▶ Task
Would you please copy each line below that includes the string "https"?

Data extracted from a collection
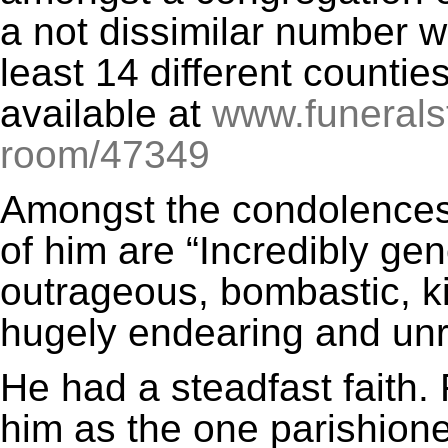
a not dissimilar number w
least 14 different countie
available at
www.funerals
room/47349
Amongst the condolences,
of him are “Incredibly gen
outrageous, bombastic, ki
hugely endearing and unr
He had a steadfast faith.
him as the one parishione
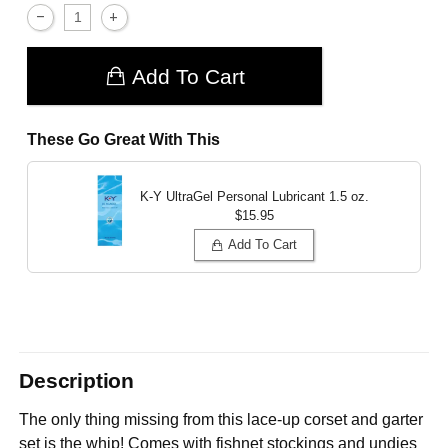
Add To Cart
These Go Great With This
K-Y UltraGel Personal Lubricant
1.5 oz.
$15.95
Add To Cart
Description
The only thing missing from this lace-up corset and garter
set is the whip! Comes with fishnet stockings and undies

--

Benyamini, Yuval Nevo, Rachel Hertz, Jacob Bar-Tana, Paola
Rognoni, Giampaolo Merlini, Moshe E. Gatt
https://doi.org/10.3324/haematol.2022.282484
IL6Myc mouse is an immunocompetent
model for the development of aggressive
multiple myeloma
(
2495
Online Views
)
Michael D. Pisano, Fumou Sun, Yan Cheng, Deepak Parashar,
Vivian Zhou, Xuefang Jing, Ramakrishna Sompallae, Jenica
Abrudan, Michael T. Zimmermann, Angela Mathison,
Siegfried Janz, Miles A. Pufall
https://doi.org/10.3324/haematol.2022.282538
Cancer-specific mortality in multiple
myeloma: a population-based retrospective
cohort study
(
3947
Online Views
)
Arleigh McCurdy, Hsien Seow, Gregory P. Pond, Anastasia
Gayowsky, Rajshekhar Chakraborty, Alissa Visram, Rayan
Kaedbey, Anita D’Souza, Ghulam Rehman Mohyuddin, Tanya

▶ Result below
https://doi.org/10.3324/haematol.2022.282484
https://doi.org/10.3324/haematol.2022.282538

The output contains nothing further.